Воскресенье на даче. Рассказы и картинки с натуры - стр. 14
– Amalchen! Nicht wahr, bei uns ist sehr gemuthlich?[23] – спрашивает он жену заплетающимся языком.
– О, ja, Franz, aber diese[24] комары… Ужасно они кусают.
– Это хорошо, мамахен.
– Что же тут хорошего, Франц? Я вся искусана. Больно, чешется.
– О, ты не знаешь натургешихте… Комары лишнюю кровь отвлекают. Ну, как ты сегодня веселилась?
– О, Франц! Совсем хорошо. Danke sehr. Ты знаешь, я была совсем другого мнения о Грюнштейн. Я думала, что он к нам придет что-нибудь кушать, а он сам принес детям бомбошки, принес апотекершнапс и даже раков не кушал. Сейчас видно, что это хороший человек. Свой шнапс пил и наших раков не кушал.
– Ну, вот видишь… Он очень воспитанный человек.
– И Аффе – хороший человек. Он тебе, кажется, подарил три сигары?
– Да, три сигары. На пробу… Он комиссионер гамбургских сигар. Одна сигара в восемь копеек, другая – десять, третья – пятнадцать.
– И ты будешь покупать у него такие дорогие сигары! Фуй, Франц!
– Я, мамахен, его надул. Я не буду у него покупать сигары, а отчего же не взять на пробу? Ему для пробы от торгового дома полагается. Я, мамахен, буду по-прежнему курить мои рижские сигары по три рубля сотня.
– Тебе, Франц, и это дорого. Делай, Франц, экономию на иллюминацию для дня моего рождения и кури сигары в два рубля.
– В два рубля, Амальхен, сигары очень воняют. Ты сама скажешь: «Пфуй, чем это таким гадким пахнет!»
– Я никогда не скажу «пфуй» там, где экономия. А экономия нам нужна для моего рождения. У нас будут гости.
– Мамаша! Хочешь, я тебе скажу одну тайну?
Гельбке остановился перед женой с лейкой в руках и улыбнулся.
– Nun?[25] – спросила Амалия Богдановна.
– Грюнштейн тебе хочет сделать сюрприз в день твоего рождения. Он хороший химик. Он приготовит у себя в аптеке фейерверк и привезет тебе в подарок.
– Ist wohl moglich?[26] – удивленно воскликнула мадам Гельбке и прибавила: – Грюнштейн – совсем хороший человек. И сестра Аффе Матильда – прекрасная девушка. Я думала, что она будет так много есть за фрюштиком, а она очень мало ела. Кроме того, она принесла детям ягод и, когда мы катались на лодке, целый час вязала мой чулок для Фрица. И потом она принесет мне выкройку для платьица Густи и подарит моточек красного шелку.
– Ну, видишь, Амальхен, а ты говорила, что у ней большой рот и большие зубы и что она есть будет много. Ты позови ее, Амальхен, к себе на рожденье. Она очень рукодельная девушка и вышьет тебе какой-нибудь сувенир. Позовешь?
– Непременно позову, Франц.
Пауза. Полив цветы, Гельбке поставил в уголок на террасу лейку и подсел к жене.
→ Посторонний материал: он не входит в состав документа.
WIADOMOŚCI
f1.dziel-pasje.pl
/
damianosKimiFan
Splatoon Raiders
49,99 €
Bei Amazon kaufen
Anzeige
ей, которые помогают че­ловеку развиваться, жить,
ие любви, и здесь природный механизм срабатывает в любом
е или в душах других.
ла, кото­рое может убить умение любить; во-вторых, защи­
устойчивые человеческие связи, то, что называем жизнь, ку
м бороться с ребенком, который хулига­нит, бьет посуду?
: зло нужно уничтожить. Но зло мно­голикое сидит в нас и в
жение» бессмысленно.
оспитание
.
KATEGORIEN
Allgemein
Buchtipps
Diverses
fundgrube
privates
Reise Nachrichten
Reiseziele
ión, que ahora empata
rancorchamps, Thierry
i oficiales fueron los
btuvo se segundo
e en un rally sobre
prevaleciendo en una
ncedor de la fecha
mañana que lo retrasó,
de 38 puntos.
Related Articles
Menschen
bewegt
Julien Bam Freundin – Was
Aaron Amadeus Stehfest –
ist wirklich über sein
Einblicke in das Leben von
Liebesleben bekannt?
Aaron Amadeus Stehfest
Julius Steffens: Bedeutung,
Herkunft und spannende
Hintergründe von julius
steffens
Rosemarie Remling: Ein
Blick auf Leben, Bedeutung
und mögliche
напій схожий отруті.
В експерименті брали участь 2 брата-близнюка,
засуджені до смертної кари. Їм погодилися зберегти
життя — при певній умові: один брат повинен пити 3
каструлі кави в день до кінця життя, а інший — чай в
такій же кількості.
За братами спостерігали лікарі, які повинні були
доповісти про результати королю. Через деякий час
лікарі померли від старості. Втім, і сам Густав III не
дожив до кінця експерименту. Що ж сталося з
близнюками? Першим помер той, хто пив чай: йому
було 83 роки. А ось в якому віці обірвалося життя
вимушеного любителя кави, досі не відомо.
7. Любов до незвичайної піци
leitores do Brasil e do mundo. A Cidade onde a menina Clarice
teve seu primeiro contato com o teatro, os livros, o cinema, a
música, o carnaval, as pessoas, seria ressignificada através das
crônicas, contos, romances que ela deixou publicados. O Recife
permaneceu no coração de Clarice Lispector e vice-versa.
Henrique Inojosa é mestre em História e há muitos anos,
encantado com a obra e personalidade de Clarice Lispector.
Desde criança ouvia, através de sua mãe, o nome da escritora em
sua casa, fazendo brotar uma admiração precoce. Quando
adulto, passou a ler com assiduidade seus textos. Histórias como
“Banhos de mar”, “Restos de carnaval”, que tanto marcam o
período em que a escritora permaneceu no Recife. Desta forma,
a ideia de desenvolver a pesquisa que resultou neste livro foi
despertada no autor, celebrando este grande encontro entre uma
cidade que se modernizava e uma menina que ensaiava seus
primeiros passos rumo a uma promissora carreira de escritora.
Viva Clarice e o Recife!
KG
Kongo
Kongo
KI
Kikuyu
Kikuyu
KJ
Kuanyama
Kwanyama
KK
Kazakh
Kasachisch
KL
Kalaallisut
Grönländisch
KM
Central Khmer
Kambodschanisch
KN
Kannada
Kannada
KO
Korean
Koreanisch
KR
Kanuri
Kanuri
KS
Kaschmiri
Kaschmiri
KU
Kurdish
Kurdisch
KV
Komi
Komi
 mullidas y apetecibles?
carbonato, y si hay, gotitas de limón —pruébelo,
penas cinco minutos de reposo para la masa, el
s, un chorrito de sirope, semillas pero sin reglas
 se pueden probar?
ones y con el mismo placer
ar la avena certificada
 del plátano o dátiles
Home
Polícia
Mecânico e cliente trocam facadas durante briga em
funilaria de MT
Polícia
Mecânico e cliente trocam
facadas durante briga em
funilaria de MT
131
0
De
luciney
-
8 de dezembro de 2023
– Ну что, нравится тебе, как мы сегодня провели день? – спросил он.
– Даже очень. Одно мне не нравится, что ты много пил шнапс и пива. Ты пьян, Франц.
– Мамахен, когда мы были жених и невеста, ты мне сказала, что я могу быть немножко пьян каждое воскресенье.
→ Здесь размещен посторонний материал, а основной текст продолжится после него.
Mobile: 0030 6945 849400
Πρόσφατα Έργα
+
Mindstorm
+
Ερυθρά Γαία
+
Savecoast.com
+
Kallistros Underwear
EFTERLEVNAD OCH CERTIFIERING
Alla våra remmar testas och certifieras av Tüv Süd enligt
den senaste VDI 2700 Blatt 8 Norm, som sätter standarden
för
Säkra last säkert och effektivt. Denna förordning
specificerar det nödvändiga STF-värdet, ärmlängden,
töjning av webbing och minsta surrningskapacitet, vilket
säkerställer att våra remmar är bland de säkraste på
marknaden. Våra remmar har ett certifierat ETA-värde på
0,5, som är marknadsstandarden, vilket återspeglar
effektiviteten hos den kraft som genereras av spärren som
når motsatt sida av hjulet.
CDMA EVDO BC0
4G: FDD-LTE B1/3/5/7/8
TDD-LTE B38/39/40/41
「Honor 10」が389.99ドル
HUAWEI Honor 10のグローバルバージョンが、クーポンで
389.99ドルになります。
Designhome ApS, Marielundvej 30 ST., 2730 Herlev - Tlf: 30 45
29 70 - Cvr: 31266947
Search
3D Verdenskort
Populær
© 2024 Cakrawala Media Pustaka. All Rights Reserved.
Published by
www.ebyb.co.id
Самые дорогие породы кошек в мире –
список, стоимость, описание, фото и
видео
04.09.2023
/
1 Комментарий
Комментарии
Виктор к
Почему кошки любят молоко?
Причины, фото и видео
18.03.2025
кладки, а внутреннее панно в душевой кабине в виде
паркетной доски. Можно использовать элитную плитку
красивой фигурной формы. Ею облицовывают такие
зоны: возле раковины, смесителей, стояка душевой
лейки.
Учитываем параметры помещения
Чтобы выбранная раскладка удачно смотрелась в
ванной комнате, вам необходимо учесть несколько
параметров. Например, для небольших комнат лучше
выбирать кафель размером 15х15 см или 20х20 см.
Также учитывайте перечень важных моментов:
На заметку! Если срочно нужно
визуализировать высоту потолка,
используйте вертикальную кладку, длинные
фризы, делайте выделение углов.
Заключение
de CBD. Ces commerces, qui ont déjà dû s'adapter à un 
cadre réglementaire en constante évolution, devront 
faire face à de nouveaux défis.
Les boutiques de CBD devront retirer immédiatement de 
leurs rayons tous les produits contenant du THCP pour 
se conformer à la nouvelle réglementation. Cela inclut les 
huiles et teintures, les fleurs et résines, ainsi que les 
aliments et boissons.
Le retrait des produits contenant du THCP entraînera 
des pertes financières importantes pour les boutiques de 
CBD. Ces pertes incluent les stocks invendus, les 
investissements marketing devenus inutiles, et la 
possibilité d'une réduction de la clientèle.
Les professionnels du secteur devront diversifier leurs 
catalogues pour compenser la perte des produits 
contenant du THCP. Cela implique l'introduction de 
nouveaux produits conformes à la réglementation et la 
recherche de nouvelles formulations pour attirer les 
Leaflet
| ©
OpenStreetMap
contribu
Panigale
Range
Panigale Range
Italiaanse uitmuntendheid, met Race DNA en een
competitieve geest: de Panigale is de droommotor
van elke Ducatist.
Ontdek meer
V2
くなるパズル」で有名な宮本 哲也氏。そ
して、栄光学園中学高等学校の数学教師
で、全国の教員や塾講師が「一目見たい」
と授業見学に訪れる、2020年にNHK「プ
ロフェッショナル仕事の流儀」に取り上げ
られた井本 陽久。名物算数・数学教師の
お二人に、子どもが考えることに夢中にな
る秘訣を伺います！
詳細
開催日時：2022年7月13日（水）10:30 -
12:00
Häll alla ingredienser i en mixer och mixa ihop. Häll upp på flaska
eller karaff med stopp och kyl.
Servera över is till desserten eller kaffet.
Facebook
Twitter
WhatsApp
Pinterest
– Франц! Ты сегодня пьян не немножко. Ты много пьян, ты пьян против нашего условия.
– Я, Амальхен, даже убавил сегодня одну бутылку пива против моей воскресной порции.
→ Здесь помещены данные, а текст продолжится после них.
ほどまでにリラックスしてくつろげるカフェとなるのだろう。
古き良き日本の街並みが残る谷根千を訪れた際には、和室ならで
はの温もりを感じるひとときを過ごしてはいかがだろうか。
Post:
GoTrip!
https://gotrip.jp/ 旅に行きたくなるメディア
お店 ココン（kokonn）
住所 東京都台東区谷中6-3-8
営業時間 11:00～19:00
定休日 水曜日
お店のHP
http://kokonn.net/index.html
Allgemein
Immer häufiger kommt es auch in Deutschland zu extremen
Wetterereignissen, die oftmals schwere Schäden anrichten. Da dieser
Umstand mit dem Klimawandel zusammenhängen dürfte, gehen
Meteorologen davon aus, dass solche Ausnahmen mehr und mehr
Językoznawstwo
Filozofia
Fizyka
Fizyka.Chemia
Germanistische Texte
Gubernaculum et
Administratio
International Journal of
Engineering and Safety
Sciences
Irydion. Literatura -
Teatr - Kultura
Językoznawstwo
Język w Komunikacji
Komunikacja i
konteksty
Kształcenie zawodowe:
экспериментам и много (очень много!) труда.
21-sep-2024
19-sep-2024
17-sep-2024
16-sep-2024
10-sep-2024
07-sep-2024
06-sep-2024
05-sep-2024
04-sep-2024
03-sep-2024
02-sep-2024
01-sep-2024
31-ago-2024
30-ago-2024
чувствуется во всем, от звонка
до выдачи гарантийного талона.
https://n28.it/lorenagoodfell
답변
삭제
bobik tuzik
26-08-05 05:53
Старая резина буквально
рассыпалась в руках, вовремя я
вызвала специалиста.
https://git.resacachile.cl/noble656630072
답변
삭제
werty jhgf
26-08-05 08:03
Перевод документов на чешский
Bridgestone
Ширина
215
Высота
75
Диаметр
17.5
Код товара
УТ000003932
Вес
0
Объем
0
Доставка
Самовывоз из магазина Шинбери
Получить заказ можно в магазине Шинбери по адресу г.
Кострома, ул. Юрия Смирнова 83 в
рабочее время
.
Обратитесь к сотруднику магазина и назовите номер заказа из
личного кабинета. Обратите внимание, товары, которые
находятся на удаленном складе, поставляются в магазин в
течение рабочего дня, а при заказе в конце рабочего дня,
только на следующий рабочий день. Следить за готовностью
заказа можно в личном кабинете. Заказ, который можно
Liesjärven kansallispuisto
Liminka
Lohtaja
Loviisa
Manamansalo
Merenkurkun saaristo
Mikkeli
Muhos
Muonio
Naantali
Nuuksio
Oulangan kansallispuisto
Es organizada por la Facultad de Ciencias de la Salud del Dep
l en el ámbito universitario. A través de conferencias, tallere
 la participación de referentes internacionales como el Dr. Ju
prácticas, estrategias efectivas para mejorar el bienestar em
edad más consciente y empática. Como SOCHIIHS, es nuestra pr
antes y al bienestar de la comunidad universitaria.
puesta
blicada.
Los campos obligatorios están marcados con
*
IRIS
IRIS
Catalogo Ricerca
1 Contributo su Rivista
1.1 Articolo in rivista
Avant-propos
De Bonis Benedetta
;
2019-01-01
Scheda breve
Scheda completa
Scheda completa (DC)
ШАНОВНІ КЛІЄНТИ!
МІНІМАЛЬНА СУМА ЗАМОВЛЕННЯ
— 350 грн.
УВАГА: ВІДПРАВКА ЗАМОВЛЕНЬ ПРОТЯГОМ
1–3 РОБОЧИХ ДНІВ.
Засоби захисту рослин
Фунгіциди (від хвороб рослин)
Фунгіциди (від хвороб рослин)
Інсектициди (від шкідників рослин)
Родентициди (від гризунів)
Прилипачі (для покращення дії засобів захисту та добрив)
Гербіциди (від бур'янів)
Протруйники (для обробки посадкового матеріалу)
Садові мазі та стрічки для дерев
– Но зато ты пил много шнапс.
– Ein Kuss, Mamachen. Поцелуй в знак прощения. Я виноват.
Гельбке протянул губы. Мадам Гельбке отвернулась и подставила щеку.
– Целуй сам, я не стану тебя целовать. От тебя несет, как из винного погреба.
– Сегодня воскресенье – ничего не поделаешь, – оправдывался Гельбке, чмокнув жену. – Зато я не кутил один, а был со своей женой, с семейством… Я пил шнапс и пиво, и моя Амалия видела это. Я пьян немножко, но я опять с Амалией, и Амалия около меня. Амалия знает, что я был экономен, – и она спокойна. Мы издержали пустяки, а мы сегодня и гостей у себя принимали, и на лодке катались, и в крокет играли, и свой квартет в Лесном парке пели, и музыку у забора клуба слушали. Ах, вальс Ланера! Что за прелесть этот вальс Ланера!